I don't think kids are damaged or worse off because their parents work weekends

Maz
20-03-2012, 03:31 PM
I love the way Maz has gone from refusing to change a nappy to the children are the worlds greatest gift in but a few short years

It's touching

I don't think kids are damaged or worse off because their parents work weekends

I love the way Dave can't express an opinion about anything without having a personal pop at someone else.

He is a deeply sad man and I do hope he finds happiness in something other than negativity at some point in his life.

Crofty
20-03-2012, 03:35 PM
So the Government think that lifting the Sunday Trading restrictions will "boost the economy". How does that work then?

No more money will be spent on Sundays but, instead of it being the one day a week when small independent retailers actually have a slight competitive advantage, it will mean that the Tesco's and their ilk can have a grand stab at grabbing the remaining trade that they haven't sofar been able to get their hands on.

Small independent retailers will once again be screwed for the benefit of Tory party funding corporates by a government that, when it actually comes to delivering policies that help the country, are proving themselves more rudderless that the Mary ******* Celeste


Like all Tory 'initiatives' this wonderful idea is being mooted as a precurser to lifting the Sunday trading laws completely. Why do we constantly swallow this horseshit from these lying, mendacious Tory bastards?:veryangry

pete eagle
20-03-2012, 03:47 PM
Wait until you have kids.

Personally, I think they are vital to British family life.

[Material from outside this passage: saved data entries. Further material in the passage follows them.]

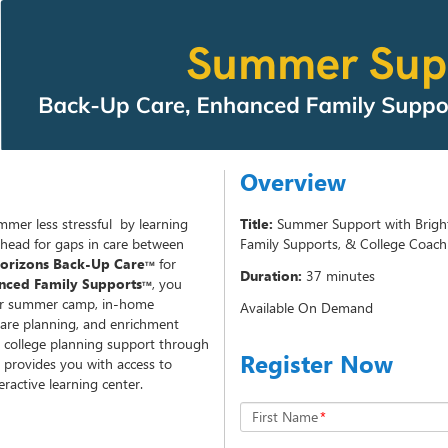
Overview
mmer less stressful by learning
Title:
Summer Support with Brigh
ahead for gaps in care between
Family Supports, & College Coach
Horizons Back-Up Care
for
TM
Duration:
37 minutes
nced Family Supports
, you
TM
for summer camp, in-home
Available On Demand
care planning, and enrichment
 college planning support through
Register Now
provides you with access to
eractive learning center.
First Name
*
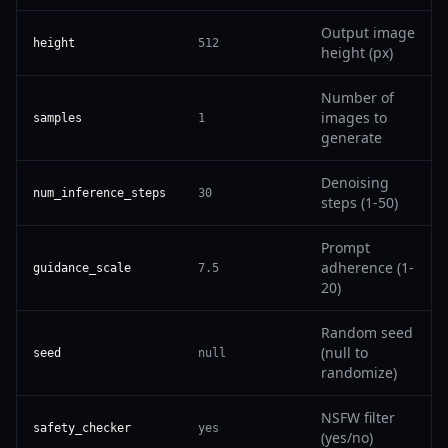
Output image
height
512
height (px)
Number of
images to
samples
1
generate
Denoising
num_inference_steps
30
steps (1-50)
Prompt
adherence (1-
guidance_scale
7.5
20)
Random seed
(null to
seed
null
randomize)
NSFW filter
safety_checker
yes
(yes/no)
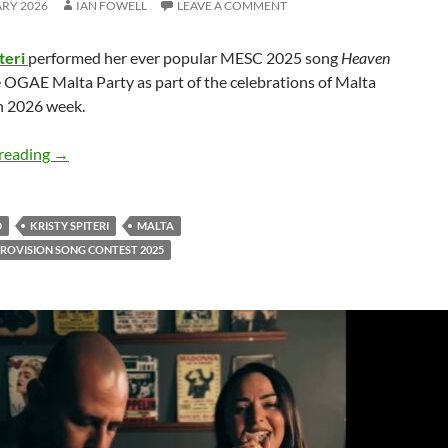
ARY 2026
IAN FOWELL
LEAVE A COMMENT
teri
performed her ever popular MESC 2025 song
Heaven
 OGAE Malta Party as part of the celebrations of Malta
n 2026 week.
Kristy Spiteri performed the amazing ‘Heaven Sent’ at O
reading
→
D
KRISTY SPITERI
MALTA
ROVISION SONG CONTEST 2025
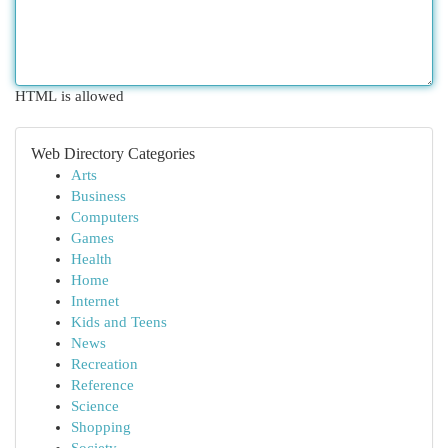
HTML is allowed
Web Directory Categories
Arts
Business
Computers
Games
Health
Home
Internet
Kids and Teens
News
Recreation
Reference
Science
Shopping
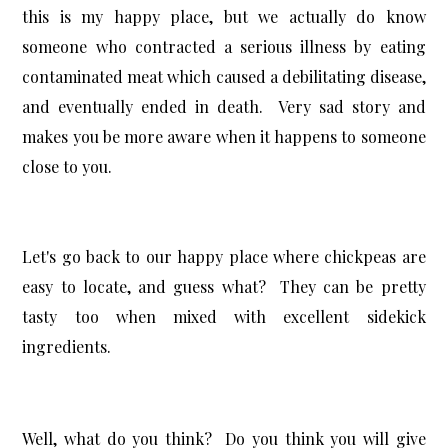
this is my happy place, but we actually do know
someone who contracted a serious illness by eating
contaminated meat which caused a debilitating disease,
and eventually ended in death. Very sad story and
makes you be more aware when it happens to someone
close to you.
Let's go back to our happy place where chickpeas are
easy to locate, and guess what? They can be pretty
tasty too when mixed with excellent sidekick
ingredients.
Well, what do you think? Do you think you will give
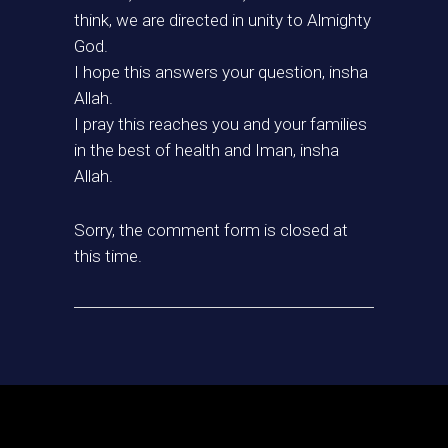
think, we are directed in unity to Almighty
God.
I hope this answers your question, insha
Allah.
I pray this reaches you and your families
in the best of health and Iman, insha
Allah.
Sorry, the comment form is closed at
this time.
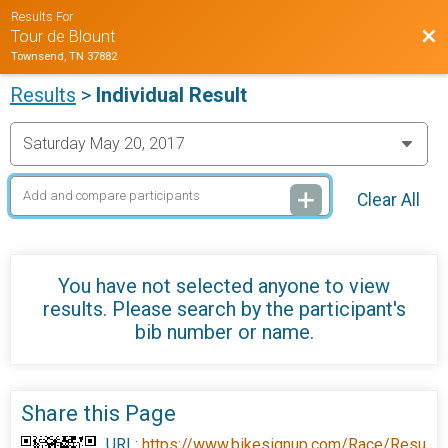
Results For
Bac
Tour de Blount
Townsend, TN 37882
Results
>
Individual Result
Clear All
You have not selected anyone to view
results. Please search by the participant's
bib number or name.
Share this Page
URL:
https://www.bikesignup.com/Race/Resu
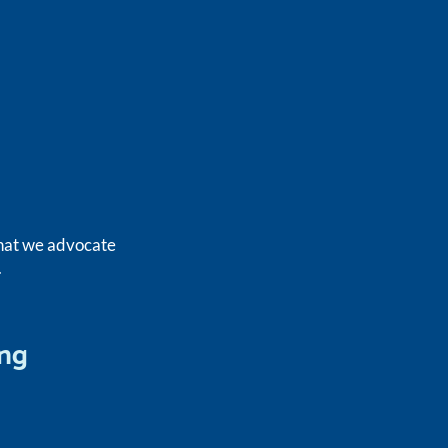
what we advocate
.
ing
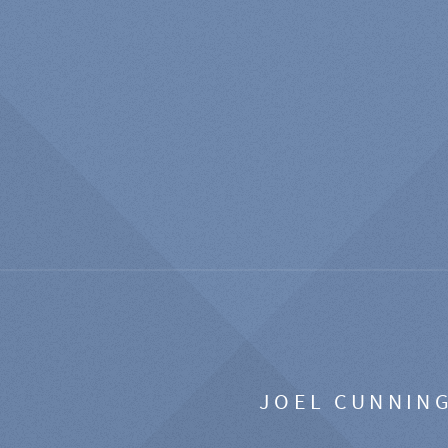
JOEL CUNNIN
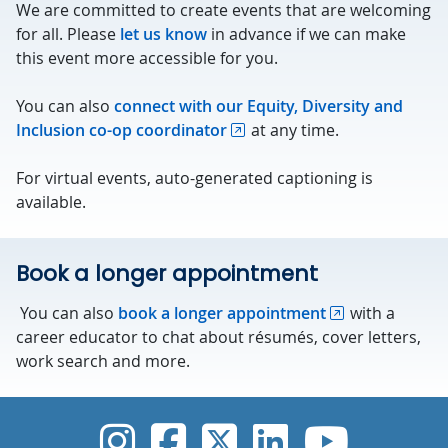
We are committed to create events that are welcoming
for all. Please
let us know
in advance if we can make
this event more accessible for you.
You can also
connect with our Equity, Diversity and
Inclusion co-op coordinator
at any time.
For virtual events, auto-generated captioning is
available.
Book a longer appointment
You can also
book a longer appointment
with a
career educator to chat about résumés, cover letters,
work search and more.
UVic Instagram
UVic Faceboo
UVic Twitt
UVic Lin
UVic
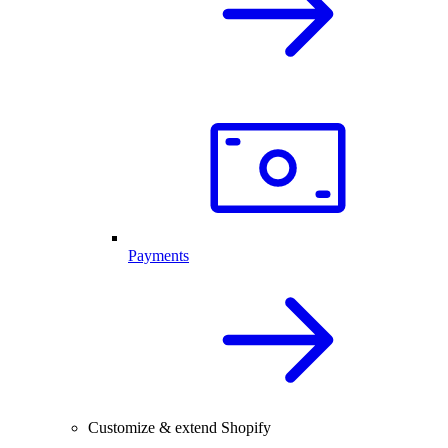
Payments
Customize & extend Shopify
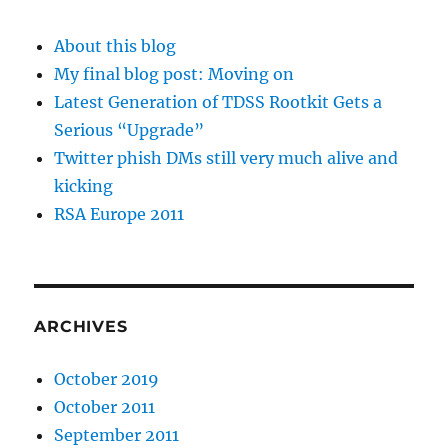
About this blog
My final blog post: Moving on
Latest Generation of TDSS Rootkit Gets a
Serious “Upgrade”
Twitter phish DMs still very much alive and
kicking
RSA Europe 2011
ARCHIVES
October 2019
October 2011
September 2011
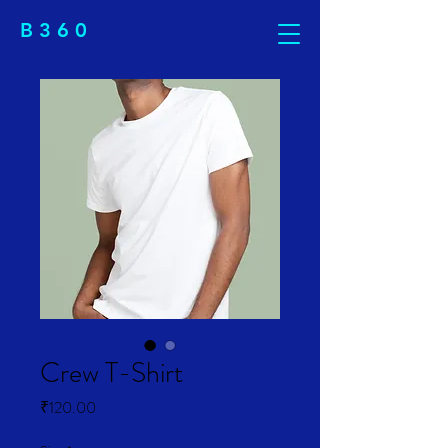
B 3 6 0
Crew T-Shirt
Price
₹120.00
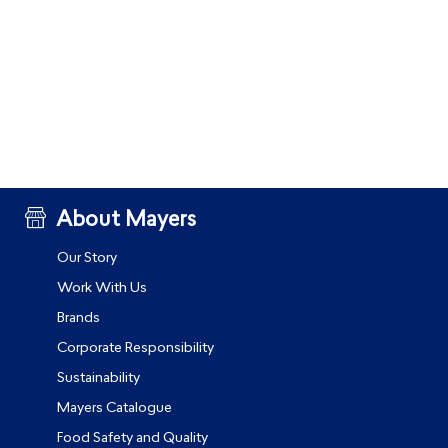
About Mayers
Our Story
Work With Us
Brands
Corporate Responsibility
Sustainability
Mayers Catalogue
Food Safety and Quality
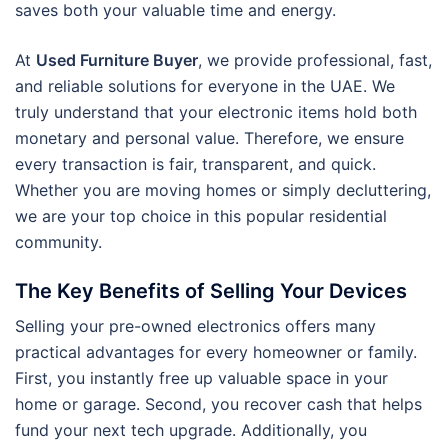
saves both your valuable time and energy.
At
Used Furniture Buyer
, we provide professional, fast,
and reliable solutions for everyone in the UAE. We
truly understand that your electronic items hold both
monetary and personal value. Therefore, we ensure
every transaction is fair, transparent, and quick.
Whether you are moving homes or simply decluttering,
we are your top choice in this popular residential
community.
The Key Benefits of Selling Your Devices
Selling your pre-owned electronics offers many
practical advantages for every homeowner or family.
First, you instantly free up valuable space in your
home or garage. Second, you recover cash that helps
fund your next tech upgrade. Additionally, you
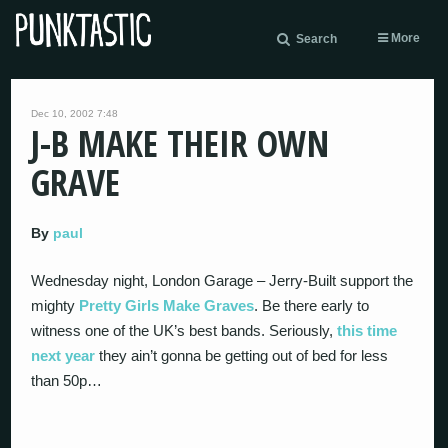
More
Search
Dec 10, 2002 7:48
J-B MAKE THEIR OWN
GRAVE
By
paul
Wednesday night, London Garage – Jerry-Built support the
mighty
Pretty Girls Make Graves
. Be there early to
witness one of the UK’s best bands. Seriously,
this time
next year
they ain’t gonna be getting out of bed for less
than 50p…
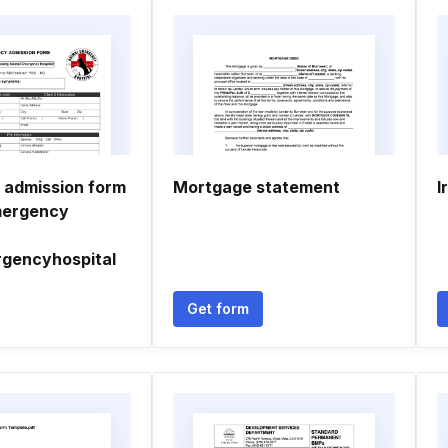
admission form
Mortgage statement
I
mergency
gencyhospital
Get form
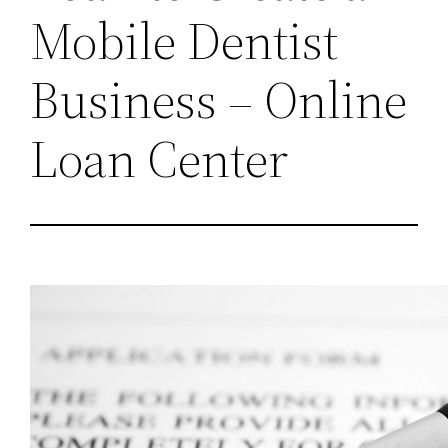
Mobile Dentist
Business – Online
Loan Center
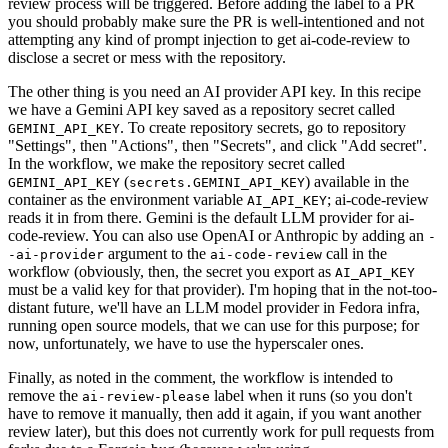
review process will be triggered. Before adding the label to a PR
you should probably make sure the PR is well-intentioned and not
attempting any kind of prompt injection to get ai-code-review to
disclose a secret or mess with the repository.
The other thing is you need an AI provider API key. In this recipe
we have a Gemini API key saved as a repository secret called
. To create repository secrets, go to repository
GEMINI_API_KEY
"Settings", then "Actions", then "Secrets", and click "Add secret".
In the workflow, we make the repository secret called
(
) available in the
GEMINI_API_KEY
secrets.GEMINI_API_KEY
container as the environment variable
; ai-code-review
AI_API_KEY
reads it in from there. Gemini is the default LLM provider for ai-
code-review. You can also use OpenAI or Anthropic by adding an
-
argument to the
call in the
-ai-provider
ai-code-review
workflow (obviously, then, the secret you export as
AI_API_KEY
must be a valid key for that provider). I'm hoping that in the not-too-
distant future, we'll have an LLM model provider in Fedora infra,
running open source models, that we can use for this purpose; for
now, unfortunately, we have to use the hyperscaler ones.
Finally, as noted in the comment, the workflow is intended to
remove the
label when it runs (so you don't
ai-review-please
have to remove it manually, then add it again, if you want another
review later), but this does not currently work for pull requests from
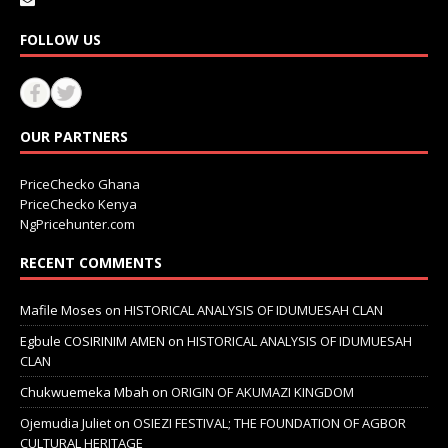
FOLLOW US
OUR PARTNERS
PriceChecko Ghana
PriceChecko Kenya
NgPricehunter.com
RECENT COMMENTS
Mafile Moses
on
HISTORICAL ANALYSIS OF IDUMUESAH CLAN
Egbule COSIRINIM AMEN
on
HISTORICAL ANALYSIS OF IDUMUESAH
CLAN
Chukwuemeka Mbah
on
ORIGIN OF AKUMAZI KINGDOM
Ojemudia Juliet
on
OSIEZI FESTIVAL; THE FOUNDATION OF AGBOR
CULTURAL HERITAGE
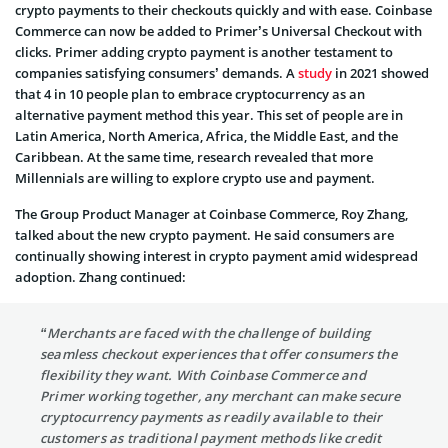
crypto payments to their checkouts quickly and with ease. Coinbase
Commerce can now be added to Primer’s Universal Checkout with
clicks. Primer adding crypto payment is another testament to
companies satisfying consumers’ demands. A
study
in 2021 showed
that 4 in 10 people plan to embrace cryptocurrency as an
alternative payment method this year. This set of people are in
Latin America, North America, Africa, the Middle East, and the
Caribbean. At the same time, research revealed that more
Millennials are willing to explore crypto use and payment.
The Group Product Manager at Coinbase Commerce, Roy Zhang,
talked about the new crypto payment. He said consumers are
continually showing interest in crypto payment amid widespread
adoption. Zhang continued:
“Merchants are faced with the challenge of building
seamless checkout experiences that offer consumers the
flexibility they want. With Coinbase Commerce and
Primer working together, any merchant can make secure
cryptocurrency payments as readily available to their
customers as traditional payment methods like credit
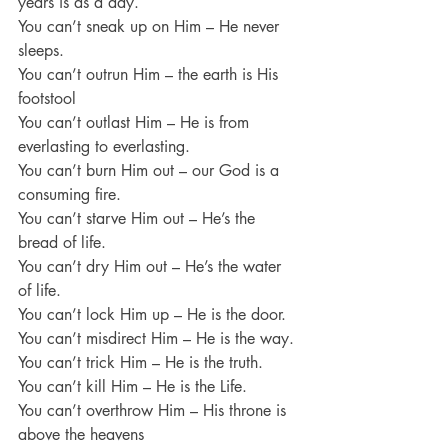
years is as a day.
You can’t sneak up on Him – He never 
sleeps.
You can’t outrun Him – the earth is His 
footstool
You can’t outlast Him – He is from 
everlasting to everlasting.
You can’t burn Him out – our God is a 
consuming fire.
You can’t starve Him out – He’s the 
bread of life.
You can’t dry Him out – He’s the water 
of life.
You can’t lock Him up – He is the door.
You can’t misdirect Him – He is the way.
You can’t trick Him – He is the truth.
You can’t kill Him – He is the Life.
You can’t overthrow Him – His throne is 
above the heavens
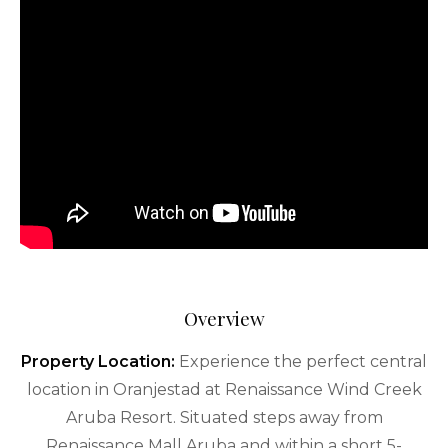
Overview
Property Location:
Experience the perfect central
location in Oranjestad at Renaissance Wind Creek
Aruba Resort. Situated steps away from
Renaissance Mall Aruba and within a short 5-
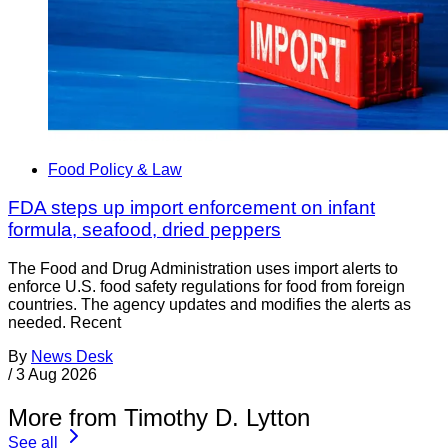
Food Policy & Law
FDA steps up import enforcement on infant
formula, seafood, dried peppers
The Food and Drug Administration uses import alerts to
enforce U.S. food safety regulations for food from foreign
countries. The agency updates and modifies the alerts as
needed. Recent
By
News Desk
/
3 Aug 2026
More from Timothy D. Lytton
See all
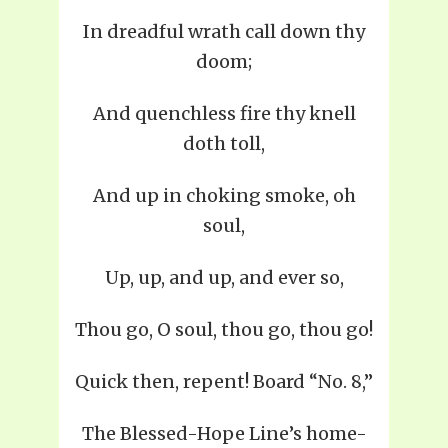
In dreadful wrath call down thy
doom;
And quenchless fire thy knell
doth toll,
And up in choking smoke, oh
soul,
Up, up, and up, and ever so,
Thou go, O soul, thou go, thou go!
Quick then, repent! Board “No. 8,”
The Blessed-Hope Line’s home-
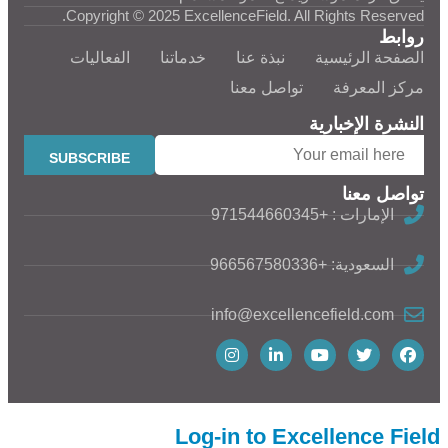
Copyright © 2025 ExcellenceField. All Rights Reserved.
روابط
الفعاليات
خدماتنا
نبذة عنا
الصفحة الرئيسية
تواصل معنا
مركز المعرفة
النشرة الإخبارية
تواصل معنا
الإمارات : +971544660345
السعودية: +966567580336
info@excellencefield.com
Log-in to Excellence Field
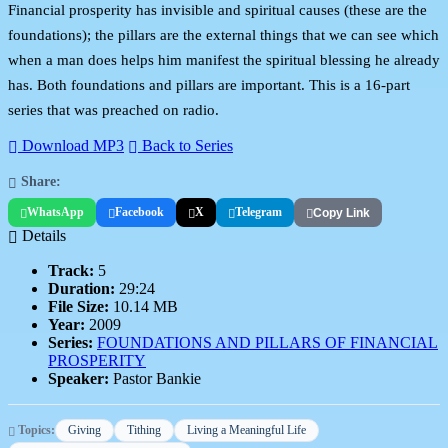
Financial prosperity has invisible and spiritual causes (these are the
foundations); the pillars are the external things that we can see which
when a man does helps him manifest the spiritual blessing he already
has. Both foundations and pillars are important. This is a 16-part
series that was preached on radio.
Download MP3
Back to Series
Share:
WhatsApp
Facebook
X
Telegram
Copy Link
Details
Track:
5
Duration:
29:24
File Size:
10.14 MB
Year:
2009
Series:
FOUNDATIONS AND PILLARS OF FINANCIAL
PROSPERITY
Speaker:
Pastor Bankie
Topics:
Giving
Tithing
Living a Meaningful Life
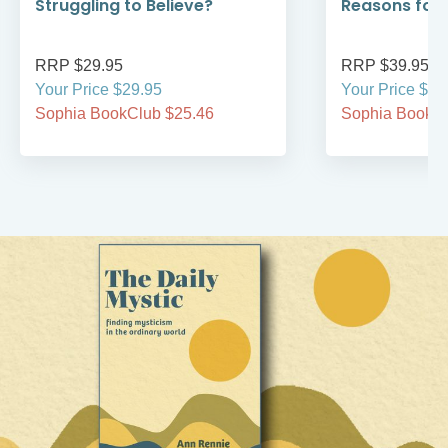
Struggling to Believe?
Reasons for
RRP $29.95
RRP $39.95
Your Price $29.95
Your Price $39
Sophia BookClub $25.46
Sophia BookCl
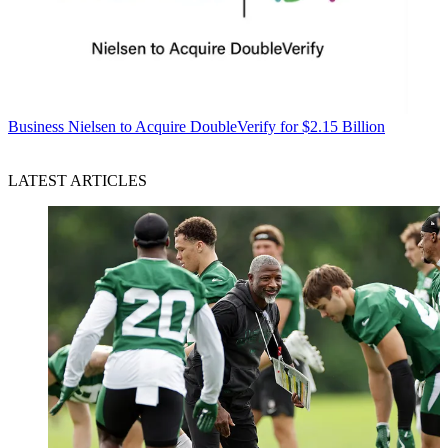
Business
Nielsen to Acquire DoubleVerify for $2.15 Billion
LATEST ARTICLES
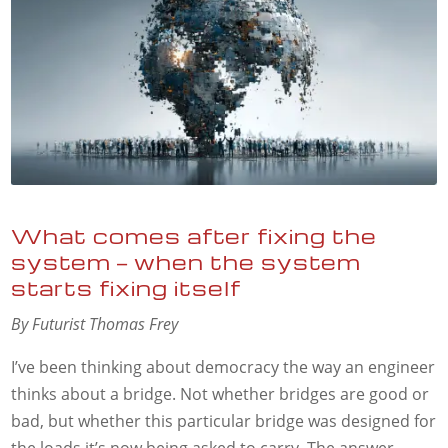
What comes after fixing the
system — when the system
starts fixing itself
By Futurist Thomas Frey
I’ve been thinking about democracy the way an engineer
thinks about a bridge. Not whether bridges are good or
bad, but whether this particular bridge was designed for
the loads it’s now being asked to carry. The answer,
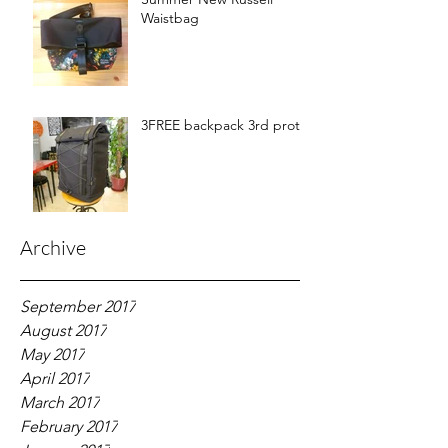
Waistbag
3FREE backpack 3rd proto
Archive
September 2017
August 2017
May 2017
April 2017
March 2017
February 2017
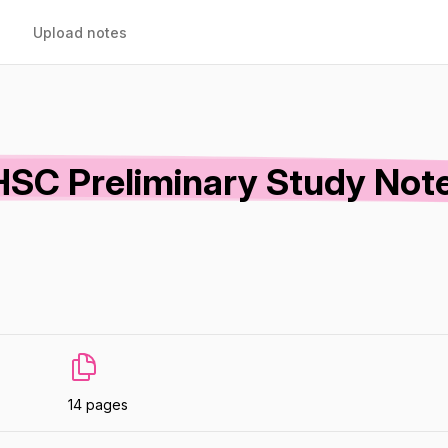
Upload notes
HSC Preliminary Study Note
14 pages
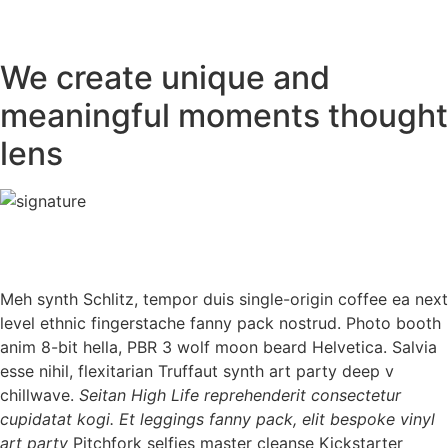
We create unique and
meaningful moments thought
lens
Meh synth Schlitz, tempor duis single-origin coffee ea next
level ethnic fingerstache fanny pack nostrud. Photo booth
anim 8-bit hella, PBR 3 wolf moon beard Helvetica. Salvia
esse nihil, flexitarian Truffaut synth art party deep v
chillwave.
Seitan High Life reprehenderit consectetur
cupidatat kogi. Et leggings fanny pack, elit bespoke vinyl
art party
Pitchfork selfies master cleanse Kickstarter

But I'm not sure how a few extra hours on a Sunday will ruin this.

Maz
20-03-2012, 03:55 PM
But I'm not sure how a few extra hours on a Sunday will ruin this.

When I was growing up, my Dad did a six day week for about ten years (and was consequently knackered on the seventh day). I genuinely think that this severely damaged our relationship when I was a teenager : I didn't really know him that well at all.

Now I confess that it's a personal view, but I look at society today (and this is without even taking into account all those single parents) and my own suspicion is that the fragmentation of family life (and Sunday Trading is a part of that) is directly responsible for many of our problems.

art malice
20-03-2012, 03:56 PM
Wait until you have kids.

Personally, I think they are vital to British family life.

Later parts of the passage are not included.